## Required action
Reproduce the records exactly, beginning with their first line and ending with the line that contains "Fabriquer Son Matériel Montessori", and output nothing more.

## Material provided
════════════════════

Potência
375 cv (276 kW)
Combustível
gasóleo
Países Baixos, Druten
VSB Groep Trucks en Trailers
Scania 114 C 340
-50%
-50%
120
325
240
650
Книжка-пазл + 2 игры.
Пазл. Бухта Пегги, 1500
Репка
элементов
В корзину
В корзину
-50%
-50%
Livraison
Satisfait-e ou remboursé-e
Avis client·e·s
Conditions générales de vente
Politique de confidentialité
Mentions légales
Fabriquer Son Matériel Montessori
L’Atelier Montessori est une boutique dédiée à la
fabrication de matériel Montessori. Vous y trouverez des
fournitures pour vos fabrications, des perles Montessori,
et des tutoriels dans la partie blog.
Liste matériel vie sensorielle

════════════════════

## Answer to the problem
Potência
375 cv (276 kW)
Combustível
gasóleo
Países Baixos, Druten
VSB Groep Trucks en Trailers
Scania 114 C 340
-50%
-50%
120
325
240
650
Книжка-пазл + 2 игры.
Пазл. Бухта Пегги, 1500
Репка
элементов
В корзину
В корзину
-50%
-50%
Livraison
Satisfait-e ou remboursé-e
Avis client·e·s
Conditions générales de vente
Politique de confidentialité
Mentions légales
Fabriquer Son Matériel Montessori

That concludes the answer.